Prove rigorously in arbitrary metric spaces that $$\lim_{x \to a} \phi (x) + \gamma (x) = \lim_{x \to a} \phi (x) + \lim_{x \to a} \gamma(x)$$
This is what I tried to do before getting stuck (take note, what I tried to do, may be completely wrong, in which case, please let me know)
My Attempted Proof
Let $\alpha, \phi, \gamma$ be mappings on $E \subset X$, to $Y$, where $X$ and $Y$ are metric spaces.

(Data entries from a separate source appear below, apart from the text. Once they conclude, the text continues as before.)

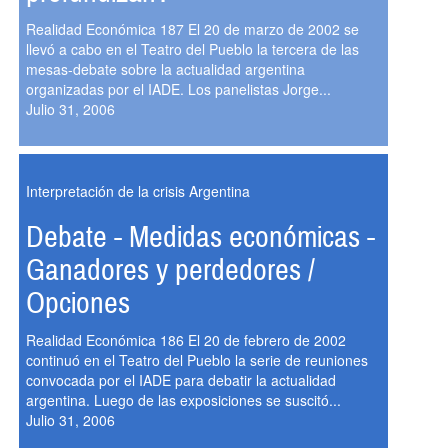
Realidad Económica 187 El 20 de marzo de 2002 se
llevó a cabo en el Teatro del Pueblo la tercera de las
mesas-debate sobre la actualidad argentina
organizadas por el IADE. Los panelistas Jorge...
Julio 31, 2006
Interpretación de la crisis Argentina
Debate - Medidas económicas -
Ganadores y perdedores /
Opciones
Realidad Económica 186 El 20 de febrero de 2002
continuó en el Teatro del Pueblo la serie de reuniones
convocada por el IADE para debatir la actualidad
argentina. Luego de las exposiciones se suscitó...
Julio 31, 2006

Put $\alpha (x) = \phi (x) + \gamma (x)$. Then $\lim_{x \to a} \phi (x) + \gamma (x) = \lim_{x \to a} \alpha (x)$
Suppose, $\lim_{x \to a} \alpha (x)$ exists, then by the definition of $\lim$, there eixsts a if there is a $q \in Y$ such that $\forall \epsilon > 0, \exists \delta > 0$ such that
$$d_Y (\alpha(x), q) = d_Y \left([\phi (x) + \gamma (x)], q\right) < \epsilon \ \ \ \ \ \ \ \ \ \ \ (1)$$
for all points $x \in E$ for which $0 < d_x(x,a) < \delta$.

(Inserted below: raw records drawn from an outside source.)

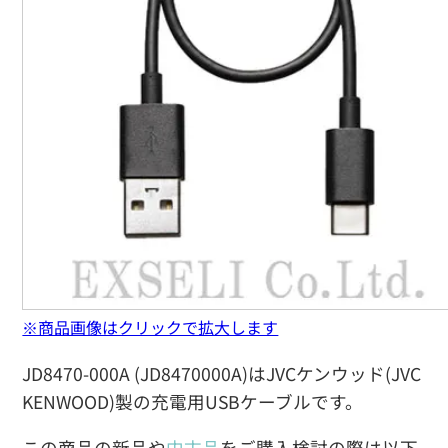
※商品画像はクリックで拡大します
JD8470-000A (JD8470000A)はJVCケンウッド(JVC
KENWOOD)製の充電用USBケーブルです。
この商品の新品や
中古品
をご購入検討の際は以下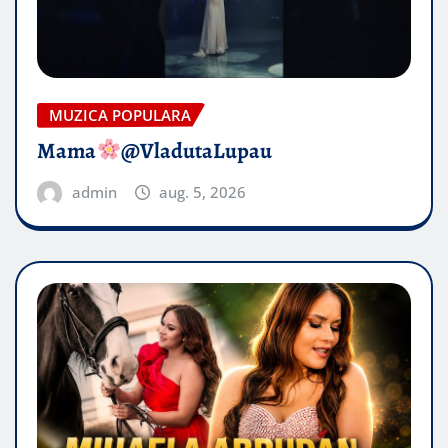
MUZICA POPULARA
Mama
@VladutaLupau
admin
aug. 5, 2026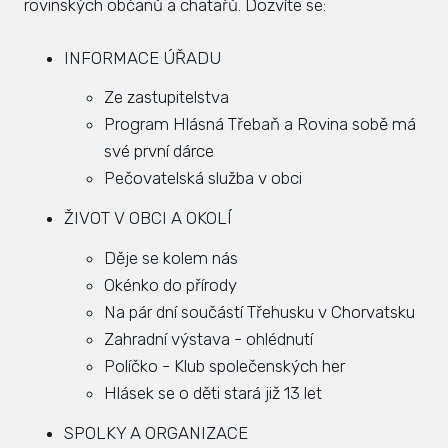
rovinských občanů a chatařů. Dozvíte se:
Zás
inve
INFORMACE ÚŘADU
Plá
Ze zastupitelstva
zámě
Program Hlásná Třebaň a Rovina sobě má
své první dárce
Úře
Pečovatelská služba v obci
Viz
ŽIVOT V OBCI A OKOLÍ
Úze
Děje se kolem nás
Okénko do přírody
Úze
stav
Na pár dní součástí Třehusku v Chorvatsku
Zahradní výstava - ohlédnutí
Zas
Políčko - Klub společenských her
Hlásek se o děti stará již 13 let
Pov
SPOLKY A ORGANIZACE
Roz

Likewise $\lim_{x \to a} \phi (x) = c$ is defined if there exits a $c$ such that $\forall \epsilon > 0, \exists \delta > 0$ such that $$d_Y (\phi(x), c) < \frac{\epsilon}{2} \ \ \ \text{for all points $x \in E$, for which} \ \ \ 0 < d_x(x, a) < \delta \ \ \ \ \ \ (2)$$
Again $\lim_{x \to a} \gamma (x) = d$ is defined if there exits a $c$ such that $\forall \epsilon > 0, \exists \delta > 0$ such that $$d_Y (\gamma(x), d) < \frac{\epsilon}{2} \ \ \ \text{for all points $x \in E$, for which} \ \ \ 0 < d_x(x, a) < \delta \ \ \ \ \ \ (3)$$
Assuming $c$ and $d$ exist we have $$d_Y (\gamma(x), d) + d_Y (\phi(x), c) < \epsilon$$
After this point I'm lost as to where to go further.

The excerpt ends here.